Sirvo un vaso de jugo de naranja y lo acabo de un solo sorbo. Caliento agua para el café y saco huevos y jamón de la nevera. Mientras preparo el desayuno recuerdo cuando la semana pasada citamos a nuestro manager en un bar. Discutimos sobre un posible contrato discográfico lleno de exigencias ridículas y luego de una botella de whisky llegamos a una pelea en la que Enrique, después de varios puños y patadas, rompió un vaso en su cabeza. Los de seguridad nos separaron y llamaron a la policía. Él pasó una noche en la estación y yo me quedé con Paula en la casa. Así sucedió lo nuestro.

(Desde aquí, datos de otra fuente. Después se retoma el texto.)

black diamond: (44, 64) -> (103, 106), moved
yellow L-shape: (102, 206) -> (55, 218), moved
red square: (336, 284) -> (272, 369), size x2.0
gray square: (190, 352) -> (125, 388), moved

Siempre me gustó Paula. Alta, blanca, delgada, pelo negro largo y ojos azules. Nadie pensaría que tiene dos hijos y un ex marido. Fue amable conmigo desde el inicio y veía algo más en sus ojos, pero no quise cruzar la raya hasta el día de la pelea en el bar. Esa noche después de la pelea estaba sola, cansada de todas las mujeres en la vida de Enrique y de la falta de dinero de los últimos meses. Ella fue a buscarnos a la estación de policía y regresamos juntos. En la casa tomamos una botella de vino, compartimos un cigarrillo y una cosa llevó a la otra, nos besamos y al final amanecimos en la cama de Enrique, mientras él dormía en la banca de la estación de policía y nuestro manager en un hospital. Qué noche fue esa. 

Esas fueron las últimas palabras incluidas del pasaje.